Aynı çocuktan bir 2010 model, bir de 2012 model doğurmuşum:) Resimlerini de özellikle yan yana koydum karşılaştırmalı olarak bakmak için. Ben oğlum doğduğu an onun kızıma ne kadar benzediğini anlamıştım, ikisinin bebeklik tipi yüksek oranda benzer bence, siz aradaki 7 farkı bulursanız lütfen söyleyin.

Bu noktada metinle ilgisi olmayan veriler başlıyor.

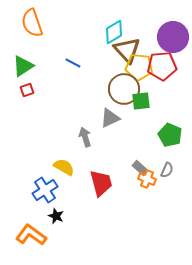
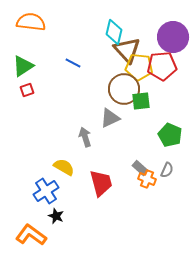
orange semicircle: moved 1 px left, 1 px up; rotated 116 degrees clockwise
cyan diamond: rotated 45 degrees counterclockwise
blue cross: moved 1 px right, 1 px down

Şimdi normalleşmeye başlamış bir anne olarak,  blogumu da çok ihmal ettiğimin bilinciyle başlıyorum. Yazacak bir dünya şey var ama aklıma düştükçe yazarım artık. Malum lohusa sendromuna girme lüksüm bile olmadı, kayınvalidemin benim için hazırladığı o süslü püslü yatakta yatmak da kısmet olmada, bir de dış kapıya görümcemin astığı mavi tüllü pek afilli bebekli süsü de ilk gün eve bebeksiz gelince çıkardım. Oğlumu alacağım gün yeniden taktım ama hem de büyük bir keyifle.

7 Mayıs 2012 Pazartesi

Oğlum Hastaneden Çıkıyor:)

Biz Cuma'yı beklerken az önce doktorumuz aradı ve bu sevindirici haberi verdi. Önce durumunu anlattı, testlerin temiz çıktığını ve neler yaptıklarını. Sonra da duyduğum an sevinçten gözyaşlarına boğulduğum o cümleyi kurdu; gelip bebeğinizi alabilirsiniz:)

Şimdi hızla hazırlanıyorum, uçarak gideceğim sanırım. Çok şükür....
Bu e-posta, Turkcell BlackBerry ile gönderilmiştir.